Era cuestión de horas para que Cepeda, sobre ese estado anímico limitado, comenzara la campaña para la segunda vuelta, mientras su oponente y seguidores desnudaban su espíritu totalitario con amenazas e imprecaciones que iban desde el uso de la fuerza hasta ofrendar la vida; las celebraciones como tema mediático les cedieron el paso a las alarmas por el tono radical de ambas campañas.
A dichas advertencias, Cepeda se adelantó y dejó ver los ejes de su nueva estrategia: radicalización; confrontación y personalización del discurso frente a su muy pando rival; alianzas por la vida con sectores afines que nunca tragarían los sapos que acompañan a su antagonista; especial énfasis en la población joven que fue definitiva hace cuatro años y no perder la esperanza.
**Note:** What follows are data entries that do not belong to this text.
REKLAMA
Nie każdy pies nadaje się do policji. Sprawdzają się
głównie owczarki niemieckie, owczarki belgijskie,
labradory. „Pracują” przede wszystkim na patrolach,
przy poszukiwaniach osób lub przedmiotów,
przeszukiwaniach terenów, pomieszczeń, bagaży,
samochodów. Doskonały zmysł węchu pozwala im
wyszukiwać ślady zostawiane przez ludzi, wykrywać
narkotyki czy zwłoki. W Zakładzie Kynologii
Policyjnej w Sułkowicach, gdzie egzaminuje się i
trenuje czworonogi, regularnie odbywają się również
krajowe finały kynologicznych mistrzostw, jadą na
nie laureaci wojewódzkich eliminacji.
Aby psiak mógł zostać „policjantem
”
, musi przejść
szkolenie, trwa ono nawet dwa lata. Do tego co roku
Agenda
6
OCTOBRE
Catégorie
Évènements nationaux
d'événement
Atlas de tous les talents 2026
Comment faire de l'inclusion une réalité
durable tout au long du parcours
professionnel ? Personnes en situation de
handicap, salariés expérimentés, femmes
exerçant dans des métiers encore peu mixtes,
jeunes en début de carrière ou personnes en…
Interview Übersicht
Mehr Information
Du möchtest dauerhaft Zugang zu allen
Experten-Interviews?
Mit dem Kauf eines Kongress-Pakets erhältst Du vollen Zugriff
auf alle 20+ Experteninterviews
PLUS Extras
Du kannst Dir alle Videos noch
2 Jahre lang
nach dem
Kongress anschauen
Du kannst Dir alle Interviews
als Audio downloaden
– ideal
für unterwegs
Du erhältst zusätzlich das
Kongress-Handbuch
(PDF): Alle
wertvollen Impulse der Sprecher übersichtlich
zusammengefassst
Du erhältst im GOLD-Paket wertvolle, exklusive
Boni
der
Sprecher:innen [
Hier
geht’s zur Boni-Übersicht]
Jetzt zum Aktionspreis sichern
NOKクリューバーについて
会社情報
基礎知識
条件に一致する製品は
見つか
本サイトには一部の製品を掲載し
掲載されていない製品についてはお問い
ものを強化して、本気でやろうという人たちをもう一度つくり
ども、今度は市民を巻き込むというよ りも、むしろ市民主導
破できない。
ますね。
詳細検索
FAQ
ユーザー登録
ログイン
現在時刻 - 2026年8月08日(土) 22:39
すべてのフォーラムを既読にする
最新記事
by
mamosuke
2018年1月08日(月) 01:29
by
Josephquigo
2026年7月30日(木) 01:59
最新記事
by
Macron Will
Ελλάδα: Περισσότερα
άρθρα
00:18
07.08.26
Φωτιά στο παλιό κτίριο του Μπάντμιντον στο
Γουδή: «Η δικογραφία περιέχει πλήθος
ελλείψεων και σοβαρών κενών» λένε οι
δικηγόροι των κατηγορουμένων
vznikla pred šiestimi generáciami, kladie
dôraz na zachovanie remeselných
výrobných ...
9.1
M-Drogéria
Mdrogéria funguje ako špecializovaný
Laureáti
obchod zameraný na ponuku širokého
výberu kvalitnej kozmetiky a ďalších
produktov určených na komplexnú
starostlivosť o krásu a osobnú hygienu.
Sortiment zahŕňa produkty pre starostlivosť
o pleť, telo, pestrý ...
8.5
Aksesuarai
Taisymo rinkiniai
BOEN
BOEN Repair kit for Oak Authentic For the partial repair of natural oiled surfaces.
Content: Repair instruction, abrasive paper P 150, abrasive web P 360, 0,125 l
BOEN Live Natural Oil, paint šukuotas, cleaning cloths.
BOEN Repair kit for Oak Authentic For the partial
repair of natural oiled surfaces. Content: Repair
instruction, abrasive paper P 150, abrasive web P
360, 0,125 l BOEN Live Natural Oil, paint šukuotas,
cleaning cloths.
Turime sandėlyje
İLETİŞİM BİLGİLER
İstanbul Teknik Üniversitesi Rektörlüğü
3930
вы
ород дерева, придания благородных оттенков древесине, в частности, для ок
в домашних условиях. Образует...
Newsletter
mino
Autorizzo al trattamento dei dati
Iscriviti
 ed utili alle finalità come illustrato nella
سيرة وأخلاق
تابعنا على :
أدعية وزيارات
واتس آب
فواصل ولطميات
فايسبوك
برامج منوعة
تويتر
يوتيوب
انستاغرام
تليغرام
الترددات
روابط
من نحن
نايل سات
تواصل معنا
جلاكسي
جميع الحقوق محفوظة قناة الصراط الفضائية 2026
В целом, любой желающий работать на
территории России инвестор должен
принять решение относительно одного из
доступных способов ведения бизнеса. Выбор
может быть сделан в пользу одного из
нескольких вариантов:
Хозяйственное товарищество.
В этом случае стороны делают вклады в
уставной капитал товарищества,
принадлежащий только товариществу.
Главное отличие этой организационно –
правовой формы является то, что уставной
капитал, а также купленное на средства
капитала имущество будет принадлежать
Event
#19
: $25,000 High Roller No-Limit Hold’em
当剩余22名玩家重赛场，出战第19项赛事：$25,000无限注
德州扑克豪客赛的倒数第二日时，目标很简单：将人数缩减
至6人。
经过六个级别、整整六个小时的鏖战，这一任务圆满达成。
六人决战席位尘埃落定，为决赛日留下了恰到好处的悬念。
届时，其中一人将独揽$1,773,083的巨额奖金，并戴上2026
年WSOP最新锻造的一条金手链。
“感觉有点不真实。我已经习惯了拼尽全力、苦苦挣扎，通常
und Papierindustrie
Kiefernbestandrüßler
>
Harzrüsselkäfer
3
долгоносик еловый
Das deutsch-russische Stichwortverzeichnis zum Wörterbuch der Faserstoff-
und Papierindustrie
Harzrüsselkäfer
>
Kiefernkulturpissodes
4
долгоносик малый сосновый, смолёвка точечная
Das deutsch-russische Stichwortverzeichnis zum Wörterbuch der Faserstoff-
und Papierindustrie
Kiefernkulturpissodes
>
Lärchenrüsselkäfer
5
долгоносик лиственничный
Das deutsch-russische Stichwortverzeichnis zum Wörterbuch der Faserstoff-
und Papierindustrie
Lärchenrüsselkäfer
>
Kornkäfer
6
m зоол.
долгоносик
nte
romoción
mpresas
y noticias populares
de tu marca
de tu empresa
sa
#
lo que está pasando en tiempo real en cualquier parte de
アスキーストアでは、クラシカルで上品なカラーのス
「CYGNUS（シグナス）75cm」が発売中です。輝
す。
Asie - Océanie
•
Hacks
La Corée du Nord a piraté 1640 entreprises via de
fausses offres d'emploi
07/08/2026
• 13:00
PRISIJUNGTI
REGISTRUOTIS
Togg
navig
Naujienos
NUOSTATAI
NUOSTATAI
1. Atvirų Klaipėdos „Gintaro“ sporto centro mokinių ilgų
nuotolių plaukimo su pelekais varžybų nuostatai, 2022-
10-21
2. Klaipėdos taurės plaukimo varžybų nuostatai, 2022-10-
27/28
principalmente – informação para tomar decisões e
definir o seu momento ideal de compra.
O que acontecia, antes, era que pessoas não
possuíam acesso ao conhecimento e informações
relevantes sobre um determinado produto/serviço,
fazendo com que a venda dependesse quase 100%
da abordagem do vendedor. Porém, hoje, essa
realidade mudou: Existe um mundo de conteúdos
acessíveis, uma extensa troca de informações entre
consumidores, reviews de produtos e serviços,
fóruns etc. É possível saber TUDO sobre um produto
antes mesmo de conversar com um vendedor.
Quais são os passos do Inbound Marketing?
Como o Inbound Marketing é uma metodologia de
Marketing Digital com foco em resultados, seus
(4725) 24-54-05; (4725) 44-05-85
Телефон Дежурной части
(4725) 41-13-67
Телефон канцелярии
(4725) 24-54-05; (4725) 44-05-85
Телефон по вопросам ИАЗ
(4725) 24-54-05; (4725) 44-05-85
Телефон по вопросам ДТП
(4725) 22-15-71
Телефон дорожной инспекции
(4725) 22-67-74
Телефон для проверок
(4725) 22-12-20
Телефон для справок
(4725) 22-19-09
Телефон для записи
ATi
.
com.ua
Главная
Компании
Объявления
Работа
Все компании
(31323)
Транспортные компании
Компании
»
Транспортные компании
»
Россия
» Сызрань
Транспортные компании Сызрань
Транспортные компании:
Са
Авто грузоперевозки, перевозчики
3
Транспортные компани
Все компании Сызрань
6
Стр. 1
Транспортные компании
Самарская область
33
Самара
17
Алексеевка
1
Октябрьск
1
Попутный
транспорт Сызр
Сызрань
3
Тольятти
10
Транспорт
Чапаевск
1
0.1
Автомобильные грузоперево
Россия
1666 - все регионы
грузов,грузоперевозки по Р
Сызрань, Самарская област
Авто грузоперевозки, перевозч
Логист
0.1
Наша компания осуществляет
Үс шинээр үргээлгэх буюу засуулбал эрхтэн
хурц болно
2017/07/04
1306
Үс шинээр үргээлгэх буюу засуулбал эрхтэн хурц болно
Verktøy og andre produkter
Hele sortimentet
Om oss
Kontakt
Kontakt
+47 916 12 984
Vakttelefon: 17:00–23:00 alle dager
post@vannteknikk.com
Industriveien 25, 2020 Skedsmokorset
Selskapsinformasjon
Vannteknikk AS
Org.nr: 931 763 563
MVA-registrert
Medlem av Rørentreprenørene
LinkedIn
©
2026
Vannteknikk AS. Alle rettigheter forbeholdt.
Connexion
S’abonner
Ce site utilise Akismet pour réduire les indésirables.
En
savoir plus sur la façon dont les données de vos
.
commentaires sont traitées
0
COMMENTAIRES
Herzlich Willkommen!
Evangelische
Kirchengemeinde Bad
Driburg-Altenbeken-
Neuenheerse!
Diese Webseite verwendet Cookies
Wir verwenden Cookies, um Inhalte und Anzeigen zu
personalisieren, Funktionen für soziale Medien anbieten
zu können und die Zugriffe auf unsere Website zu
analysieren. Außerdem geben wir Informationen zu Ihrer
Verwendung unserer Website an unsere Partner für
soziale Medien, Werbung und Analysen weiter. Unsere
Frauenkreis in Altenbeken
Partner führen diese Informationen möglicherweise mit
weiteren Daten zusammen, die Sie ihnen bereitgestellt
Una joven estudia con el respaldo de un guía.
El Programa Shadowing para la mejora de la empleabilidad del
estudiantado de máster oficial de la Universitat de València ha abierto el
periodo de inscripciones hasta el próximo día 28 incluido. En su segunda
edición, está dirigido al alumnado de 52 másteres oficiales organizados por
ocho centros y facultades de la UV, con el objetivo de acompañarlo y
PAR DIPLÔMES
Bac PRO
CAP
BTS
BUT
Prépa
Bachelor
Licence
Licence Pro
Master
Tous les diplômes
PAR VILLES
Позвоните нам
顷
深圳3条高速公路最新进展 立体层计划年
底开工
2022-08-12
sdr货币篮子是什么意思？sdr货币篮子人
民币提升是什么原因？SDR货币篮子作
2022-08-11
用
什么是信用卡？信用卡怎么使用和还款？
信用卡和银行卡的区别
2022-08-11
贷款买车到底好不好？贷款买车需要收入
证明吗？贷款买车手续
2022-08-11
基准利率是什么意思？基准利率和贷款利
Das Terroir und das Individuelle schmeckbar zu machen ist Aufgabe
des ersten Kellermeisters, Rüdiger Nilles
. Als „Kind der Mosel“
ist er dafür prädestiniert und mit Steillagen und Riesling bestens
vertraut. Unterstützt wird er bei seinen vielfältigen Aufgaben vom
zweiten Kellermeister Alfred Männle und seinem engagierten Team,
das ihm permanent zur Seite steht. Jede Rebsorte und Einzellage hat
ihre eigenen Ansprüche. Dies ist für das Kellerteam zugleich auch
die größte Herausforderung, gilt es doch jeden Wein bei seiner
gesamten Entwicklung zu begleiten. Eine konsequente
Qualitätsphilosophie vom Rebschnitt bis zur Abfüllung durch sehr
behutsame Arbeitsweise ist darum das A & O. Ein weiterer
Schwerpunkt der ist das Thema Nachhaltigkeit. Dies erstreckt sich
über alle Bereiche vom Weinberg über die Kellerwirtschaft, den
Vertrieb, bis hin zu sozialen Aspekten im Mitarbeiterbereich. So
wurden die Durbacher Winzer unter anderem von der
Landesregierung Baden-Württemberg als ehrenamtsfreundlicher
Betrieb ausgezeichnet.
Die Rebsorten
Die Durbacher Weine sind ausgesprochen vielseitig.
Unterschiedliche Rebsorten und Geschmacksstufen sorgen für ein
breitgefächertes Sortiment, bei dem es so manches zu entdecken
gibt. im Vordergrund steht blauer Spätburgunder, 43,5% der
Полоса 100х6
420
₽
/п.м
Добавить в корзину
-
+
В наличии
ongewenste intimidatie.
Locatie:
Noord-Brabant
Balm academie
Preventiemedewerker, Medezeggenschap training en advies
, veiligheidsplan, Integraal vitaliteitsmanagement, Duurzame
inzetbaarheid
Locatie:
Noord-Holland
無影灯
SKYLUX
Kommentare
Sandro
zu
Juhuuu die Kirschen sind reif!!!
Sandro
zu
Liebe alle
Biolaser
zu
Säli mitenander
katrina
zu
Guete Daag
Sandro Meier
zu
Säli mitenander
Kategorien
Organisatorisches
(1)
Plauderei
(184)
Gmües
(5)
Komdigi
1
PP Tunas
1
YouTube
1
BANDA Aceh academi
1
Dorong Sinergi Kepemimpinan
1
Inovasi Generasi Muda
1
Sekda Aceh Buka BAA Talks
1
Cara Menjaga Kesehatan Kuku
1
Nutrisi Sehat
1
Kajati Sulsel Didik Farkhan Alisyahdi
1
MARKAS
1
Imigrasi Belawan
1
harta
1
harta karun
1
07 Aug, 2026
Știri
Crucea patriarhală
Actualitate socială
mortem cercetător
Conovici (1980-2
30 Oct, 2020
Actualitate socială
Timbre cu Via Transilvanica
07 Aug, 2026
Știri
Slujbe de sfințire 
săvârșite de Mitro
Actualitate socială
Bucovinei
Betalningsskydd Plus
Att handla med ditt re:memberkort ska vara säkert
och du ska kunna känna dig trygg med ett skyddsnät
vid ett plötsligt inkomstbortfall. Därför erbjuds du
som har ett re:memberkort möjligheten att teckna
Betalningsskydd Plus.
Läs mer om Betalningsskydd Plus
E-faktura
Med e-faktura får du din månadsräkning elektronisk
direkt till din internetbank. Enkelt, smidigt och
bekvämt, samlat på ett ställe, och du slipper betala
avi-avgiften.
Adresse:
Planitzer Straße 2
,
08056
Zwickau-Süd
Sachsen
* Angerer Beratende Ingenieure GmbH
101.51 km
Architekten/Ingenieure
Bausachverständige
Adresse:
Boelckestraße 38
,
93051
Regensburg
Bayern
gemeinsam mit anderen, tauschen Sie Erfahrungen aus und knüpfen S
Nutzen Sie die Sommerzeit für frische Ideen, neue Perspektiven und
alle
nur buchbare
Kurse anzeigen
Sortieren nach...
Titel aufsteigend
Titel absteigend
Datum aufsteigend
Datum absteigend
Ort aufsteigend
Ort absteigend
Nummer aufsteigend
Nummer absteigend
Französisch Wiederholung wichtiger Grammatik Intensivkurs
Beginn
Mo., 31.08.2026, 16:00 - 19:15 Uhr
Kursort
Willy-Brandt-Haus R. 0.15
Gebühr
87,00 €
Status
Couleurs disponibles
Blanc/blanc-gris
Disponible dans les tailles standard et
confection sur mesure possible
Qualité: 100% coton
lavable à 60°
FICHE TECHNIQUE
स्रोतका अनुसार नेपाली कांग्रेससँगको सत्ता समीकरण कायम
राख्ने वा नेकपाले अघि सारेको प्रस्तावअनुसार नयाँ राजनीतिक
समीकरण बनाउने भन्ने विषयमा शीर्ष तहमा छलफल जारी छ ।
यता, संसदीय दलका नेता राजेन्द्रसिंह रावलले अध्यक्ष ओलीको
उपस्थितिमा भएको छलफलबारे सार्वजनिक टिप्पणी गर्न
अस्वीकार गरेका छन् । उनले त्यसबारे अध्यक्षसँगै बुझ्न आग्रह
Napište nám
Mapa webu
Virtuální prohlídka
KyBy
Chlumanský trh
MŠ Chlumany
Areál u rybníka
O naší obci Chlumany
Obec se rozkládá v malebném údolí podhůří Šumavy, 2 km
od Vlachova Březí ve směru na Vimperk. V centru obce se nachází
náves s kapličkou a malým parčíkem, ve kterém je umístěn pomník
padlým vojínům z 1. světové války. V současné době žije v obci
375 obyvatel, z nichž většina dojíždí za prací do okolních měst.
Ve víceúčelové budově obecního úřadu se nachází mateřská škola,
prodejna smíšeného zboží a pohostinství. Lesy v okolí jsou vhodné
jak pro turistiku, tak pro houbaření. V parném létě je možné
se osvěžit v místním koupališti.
Con ese salto, Petro y Cepeda se ubicaron en el lugar más cómodo de ser antípodas y críticos de la extrema incoherencia que llevó al otro candidato a pasar, sin darse cuenta, a la defensiva donde es más débil y más contradictorio.
Queda la sensación de que el exótico personaje se gastó en adhesiones y emociones lo que tenía para la segunda vuelta. Está ahora en manos de portadas, apuestas y maniobras digitales para enfrentar a Petro y Cepeda, que siguen cañando con constituyentes y con ponerse al frente en una campaña bicéfala, cuyos símbolos están por explotarse.